Judicious Partnership: The Intersection of BBA and SJC Initiatives

Just under a month ago, new Chief Justice of the Supreme Judicial Court (SJC), Ralph Gants, gave his first annual State of the Judiciary address.  He declared four points of emphasis, all of which have ties to the BBA.  We are already seeing movement in these areas, behind the energetic and committed leadership of Chief Justice Gants.  The following is a rundown of his four stated priorities and the BBA’s involvement with each.

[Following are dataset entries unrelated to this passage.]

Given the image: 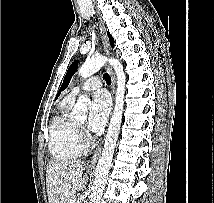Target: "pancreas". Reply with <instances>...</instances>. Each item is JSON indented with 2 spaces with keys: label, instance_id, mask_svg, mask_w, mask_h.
<instances>
[{
  "label": "pancreas",
  "instance_id": "pancreas-1",
  "mask_svg": "<svg viewBox=\"0 0 214 203\" xmlns=\"http://www.w3.org/2000/svg\"><path fill=\"white\" fill-rule=\"evenodd\" d=\"M66 203H76V200H75V198H71Z\"/></svg>",
  "mask_w": 214,
  "mask_h": 203
}]
</instances>
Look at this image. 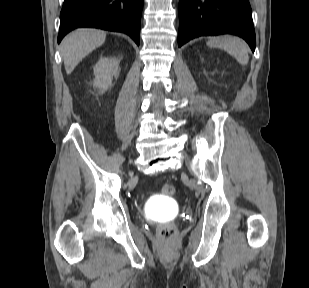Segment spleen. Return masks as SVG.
Listing matches in <instances>:
<instances>
[{
  "label": "spleen",
  "instance_id": "obj_1",
  "mask_svg": "<svg viewBox=\"0 0 309 288\" xmlns=\"http://www.w3.org/2000/svg\"><path fill=\"white\" fill-rule=\"evenodd\" d=\"M207 45L210 47L223 49L232 55L241 65H247L249 61L248 46L242 39L238 37H211L207 41Z\"/></svg>",
  "mask_w": 309,
  "mask_h": 288
}]
</instances>
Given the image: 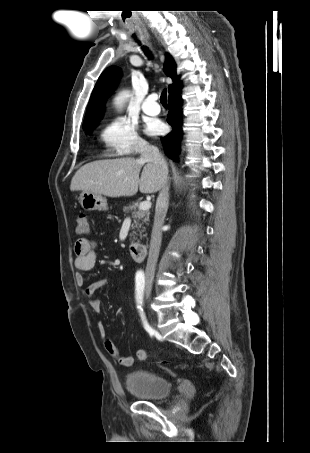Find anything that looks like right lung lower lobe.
I'll list each match as a JSON object with an SVG mask.
<instances>
[{"mask_svg":"<svg viewBox=\"0 0 310 453\" xmlns=\"http://www.w3.org/2000/svg\"><path fill=\"white\" fill-rule=\"evenodd\" d=\"M180 92L181 84L178 81L169 90L168 98L169 114L167 122L172 126L173 130L168 135L161 138L166 155L173 160H177L180 150V138L182 136V100Z\"/></svg>","mask_w":310,"mask_h":453,"instance_id":"1","label":"right lung lower lobe"}]
</instances>
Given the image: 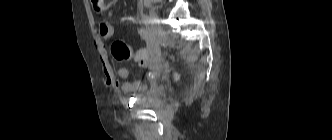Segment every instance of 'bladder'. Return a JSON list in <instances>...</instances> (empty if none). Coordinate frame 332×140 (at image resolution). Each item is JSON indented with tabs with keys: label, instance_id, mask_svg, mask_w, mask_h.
<instances>
[{
	"label": "bladder",
	"instance_id": "1",
	"mask_svg": "<svg viewBox=\"0 0 332 140\" xmlns=\"http://www.w3.org/2000/svg\"><path fill=\"white\" fill-rule=\"evenodd\" d=\"M158 94H159V90H158L157 86H155L151 91L140 96L138 98V102L141 104H150Z\"/></svg>",
	"mask_w": 332,
	"mask_h": 140
}]
</instances>
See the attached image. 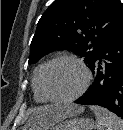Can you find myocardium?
<instances>
[{
    "label": "myocardium",
    "mask_w": 123,
    "mask_h": 130,
    "mask_svg": "<svg viewBox=\"0 0 123 130\" xmlns=\"http://www.w3.org/2000/svg\"><path fill=\"white\" fill-rule=\"evenodd\" d=\"M60 60H71V61L75 62L76 64H78L81 67V69L84 72V76H85L84 82H83L81 88L74 95H72L68 98H56V97L52 96L49 93V91L47 89V85H46L47 73H48L50 67L54 63H56ZM91 79H92L91 71L81 58L77 57L74 54H59V55H56L55 57H53L52 59H50L45 64V66L41 72V76H40V89H41L43 96L45 97V99L47 101L57 103V104H66V103H71V102L77 100L79 97H81L85 93V91L88 89Z\"/></svg>",
    "instance_id": "1"
}]
</instances>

  • Sentencing reform. The Chief called for individualized, evidence-based sentencing and a reconsideration of mandatory minimum sentences.  A long-time proponent of sentencing reform, the BBA has opposed mandatory minimum sentences, and worked to establish fairer graduated sentencing, with heightened judicial discretion, for decades.  We are interested in working with the judiciary to re-examine the current sentencing structure.
  • Civil justice system reform. We are currently working with the courts to reform the civil justice system.  Chief Justice Gants pledged that each Trial Court department that handles civil litigation would convene a working group to develop cost-effective options that parties could agree upon for proceeding with their cases.  Over the last few weeks, the BBA has been asked for nominees to serve on the working groups for various court departments,.  While each request is slightly different, they ask the BBA to name a few members with expertise in the court department at hand to help with the goal of streamlining civil litigation.  Each working group will devise a “menu” of options for litigants, starting with, in the Chief Justice’s words, “the usual three course meal of full discovery, a jury trial. . . and full rights of appeal.”  However, the working groups are tasked with finding other, less expensive and less time-consuming dishes for litigants desiring them.  Examples from Chief Justice Gants’ speech include limited discovery, bench trials, and possible limitations on the right or scope of appeal.
  • Access to justice. We have been at the forefront of  work on access to justice with the BBA Statewide Task Force to Expand Civil Legal Aid in Massachusetts (task force).  In his speech, the Chief Justice referenced the work of the BBA task force directly, saying, “The Report demonstrates that investing in civil legal aid is not only an investment in equal justice, but also a sound fiscal investment, generating savings in public expenditures greater than its costs.”  He urged the Legislature to consider the task force’s request for an additional $30 million in funding for civil legal aid over the next three years.  The  Boston Globe editorial team endorsed the funding request shortly thereafter.  The Globe also published a letter to the editor earlier this week, authored by Jeff Baliban of Alvarez & Marsal, one of the independent economic analysts who focused on domestic violence issues in the task force report.
  • Jury voir dire. We have also been involved with jury voir dire issues. BBA Council member Mark Smith of Laredo & Smith, currently serves as BBA liaison to the SJC working group on voir dire.  The working group is critical for the Chief Justice’s commitment to establish protocols implementing the new law on attorney voir dire by February 2015.  The group anticipates the release of a draft proposal around the end of this year. The superior court will work to develop pilot programs soon after.  We look forward to seeing what they come up with and to working with the courts on making the new law a success.

In short, we are pleased that progress is already being made in these four important areas highlighted by Chief Justice Gants.  The BBA takes is proud to be a thought leader in the law and a long-time supporter of the judiciary.  We look forward to helping see these efforts through to fruition, as part of our long-standing commitment to advancing justice in our community.